Psalms: What does it mean to be human? - Part 2

Date
June 23, 2024
Time
18:00

Transcription

Disclaimer: this is an automatically generated machine transcription - there may be small errors or mistranscriptions. Please refer to the original audio if you are in any doubt.

[0:00] Folks, while you're standing, let me pray for us. Heavenly Father, would you open our hearts to hear your word this evening. In Christ's name. Amen. Please be seated. Welcome, everyone. If you don't know me, my name is Aaron. I'm one of the ministers here.

[0:14] Today, we're going to begin a short six-week series in the Book of Psalms. And when we do these series, what we do is we try and pick five or six psalms that share a common theme.

[0:26] This year, we're focusing on theological anthropology. Theological anthropology. So what is that? It means we're talking about what it means to be human.

[0:37] What it means to be human. So what do the psalms tell us about what it means to be human? It's a very pressing question in the world today. So six psalms, six weeks on being human.

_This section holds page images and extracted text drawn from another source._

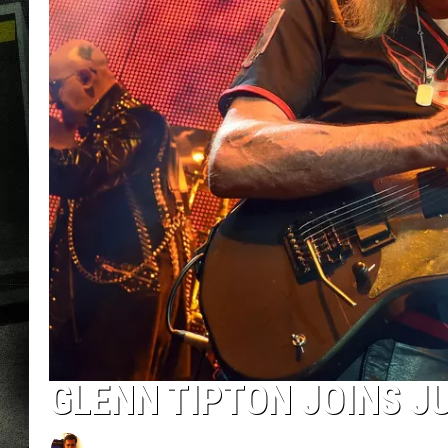
GLENN TIPTON JOINS J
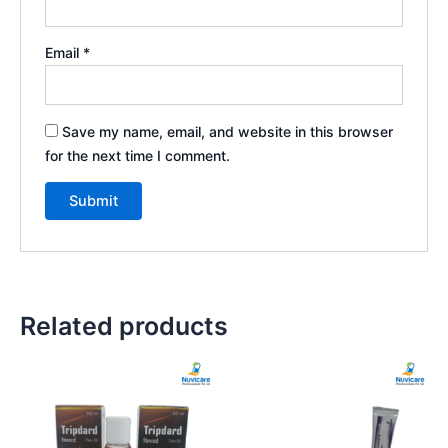
Email
*
Save my name, email, and website in this browser
for the next time I comment.
Related products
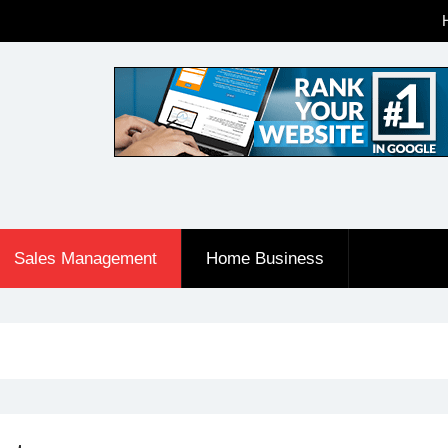
Sales Management
Home Business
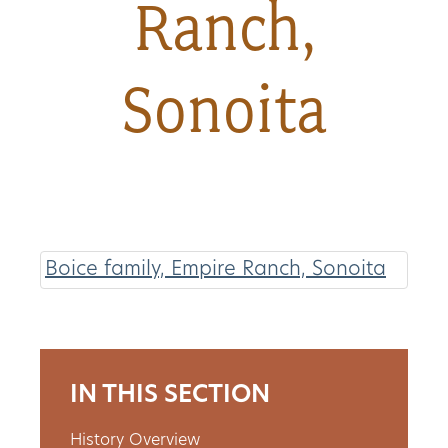
Ranch,
About
Sonoita
Us
Non-
Profit
Partners
Boice family, Empire Ranch, Sonoita
&
Friends
Video
IN THIS SECTION
Gallery
History Overview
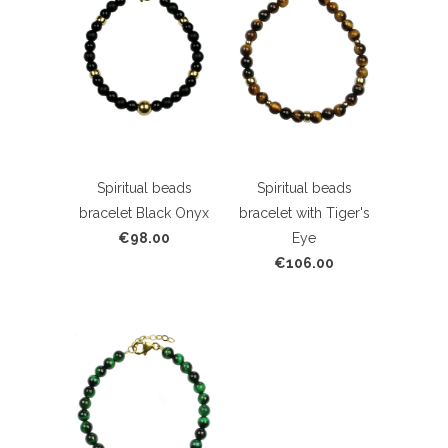
Spiritual beads
Spiritual beads
bracelet Black Onyx
bracelet with Tiger's
€98.00
Eye
€106.00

[0:49] So let's jump straight into Psalm 8 and see what it has to say to us about that question. All right. So straight away, let me just tell you the main point of the psalm. The main point is this. It's God, you are amazing.

[1:02] And we know that's the main idea because the whole thing is sort of enveloped by this line. So verse 1 and verse 9 say, Oh Lord, our Lord, how majestic is your name. So David, the writer of the psalm, is praising God.

[1:16] Whilst praising God, it seems he experiences three emotions. Three emotions. First, wonder as he thinks about how amazing God is.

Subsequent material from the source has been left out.